В молодости Пушкин выходил к барьеру, как только ему казалось, что хоть в малейшей степени затронуто его достоинство. Кроме того, дуэль была развлечением. Острым ощущением. Как карты, как любовь. «Есть упоение в бою…» Теперь дуэль стала для него делом высочайшей серьезности. Едва ли не единственным средством защиты против наступающего на него враждебного мира.
Для декабристов дуэль была средством нападения. А для него — защиты. «Дьявольская разница».
Он потерял популярность.
Он потерял надежду на реализацию своего историко-государственного плана. Он потерял веру в друзей.
Он потерял веру в возможность создания прочного дома.
Ему оставалось — понимание и признание в будущем, а в настоящем — самоуважение, т. е. незапятнанная честь. Честь, понимаемая широко. Его честь как подлинного русского дворянина. Его честь как подлинного русского литератора. Его честь как человека долга.
Он много думал об этом в тридцатые годы — о чести и долге. «Береги честь смолоду». Он писал в одной из статей 1836 года:
«Независимость и самоуважение одни могут нас возвысить над мелочами жизни и бурями судьбы».
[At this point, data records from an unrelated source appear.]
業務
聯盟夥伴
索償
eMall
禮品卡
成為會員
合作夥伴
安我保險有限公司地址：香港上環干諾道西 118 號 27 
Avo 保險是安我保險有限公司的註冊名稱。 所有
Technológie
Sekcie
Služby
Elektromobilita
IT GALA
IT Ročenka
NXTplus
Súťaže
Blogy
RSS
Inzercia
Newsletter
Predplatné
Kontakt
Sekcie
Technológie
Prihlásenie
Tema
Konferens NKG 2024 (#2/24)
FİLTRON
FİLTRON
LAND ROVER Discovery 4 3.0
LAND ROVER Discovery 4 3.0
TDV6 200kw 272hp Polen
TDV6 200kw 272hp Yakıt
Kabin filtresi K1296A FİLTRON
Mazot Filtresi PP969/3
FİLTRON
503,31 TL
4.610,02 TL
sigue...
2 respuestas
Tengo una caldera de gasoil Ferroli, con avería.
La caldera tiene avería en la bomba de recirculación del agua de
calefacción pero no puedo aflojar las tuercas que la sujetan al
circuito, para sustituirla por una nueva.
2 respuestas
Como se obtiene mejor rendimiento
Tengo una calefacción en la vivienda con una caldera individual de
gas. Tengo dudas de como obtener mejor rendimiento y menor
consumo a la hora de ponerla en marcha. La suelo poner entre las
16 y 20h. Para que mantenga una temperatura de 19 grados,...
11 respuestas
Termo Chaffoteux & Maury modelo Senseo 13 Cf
В том же году он начал перекладывать в стихи эпизод из книги Потоцкого «Рукопись, найденная в Сарагосе».
Это отрывок. Вообще многие пушкинские шедевры последних двух лет — отрывки. Факт этот имеет свое объяснение.
В последние годы совершенство пушкинского мышления, гениальный лаконизм и насыщенность его мысли стали таковы, что появился разрыв между этим лаконизмом совершенства и даже теми блестящими средствами выражения, которыми владел Пушкин.
Внутренний сюжет его стихов — мысль — часто выстраивался прежде, чем сюжет внешний. Сюжет внутренний обгонял сюжет внешний. И стихотворение, по видимости оставаясь отрывком, было тем не менее внутренне закончено. Поэтому Пушкин и не дописывал его. Так было с поэмой «На Испанию родную…», так было с переложением из Библии «Когда владыка ассирийский…», так было и со стихами об Альфонсе. Все было сказано. Было создано стихотворение о человеке чести. Дворянине в высшем — внесоциальном — смысле слова. О человеке, для которого понятия чести и долга сливаются. Для которого не убедительны резоны бытового здравомыслия. Никакие силы земные или подземные не могут заставить его поступиться честью. Не выполнить долг. Он — бесстрашен.
Это и был внутренний сюжет. Внешняя законченность уже роли не играла.
Речь шла о том, что в любых условиях надо выполнять свой долг до конца.
В дни своей молодости он с надеждой смотрел на Европу. Там рождались идеи и движения, которые, казалось, должны были вот-вот обновить мир. Там была древняя культура.
В дни его молодости Европа была для него надеждой.